→ **What needs to be done**
Filter these entries so that only lines with the word "Family" remain.

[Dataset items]
>>>>>

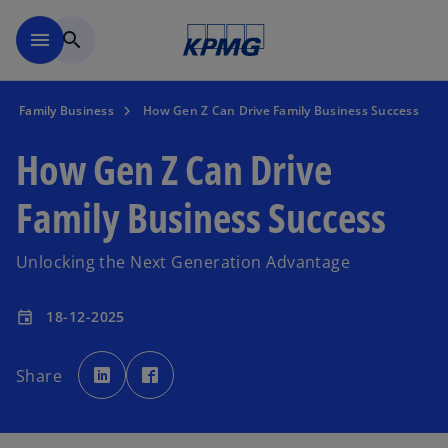
Skip to main content
menu
search
Family Business
How Gen Z Can Drive Family Business Success
How Gen Z Can Drive
Family Business Success
Unlocking the Next Generation Advantage
18-12-2025
event
o
o
p
p
Share
e
e
n
n
s
s
i
i
n
n
a
a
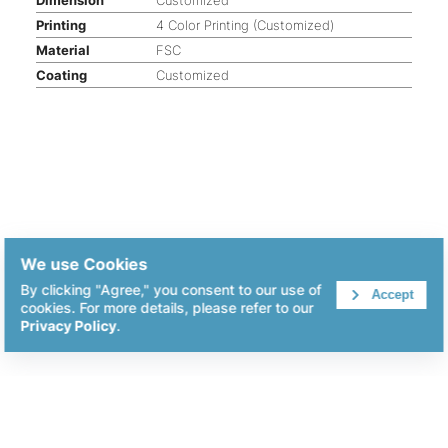
Printing
4 Color Printing (Customized)
Material
FSC
Coating
Customized
We use Cookies
By clicking "Agree," you consent to our use of
Accept
cookies. For more details, please refer to our
Privacy Policy
.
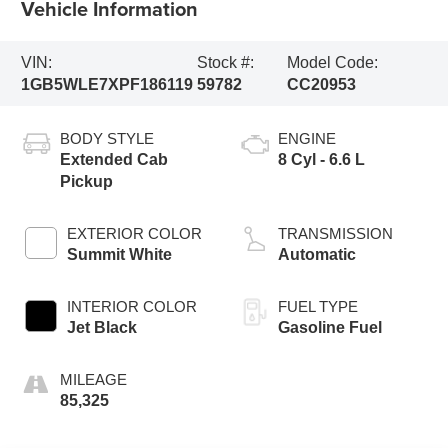
Vehicle Information
VIN:
Stock #:
Model Code:
1GB5WLE7XPF186119
59782
CC20953
BODY STYLE
ENGINE
Extended Cab
8 Cyl - 6.6 L
Pickup
EXTERIOR COLOR
TRANSMISSION
Summit White
Automatic
INTERIOR COLOR
FUEL TYPE
Jet Black
Gasoline Fuel
MILEAGE
85,325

<<<<<

→ **Result below**
Family Business
How Gen Z Can Drive Family Business Success
Family Business Success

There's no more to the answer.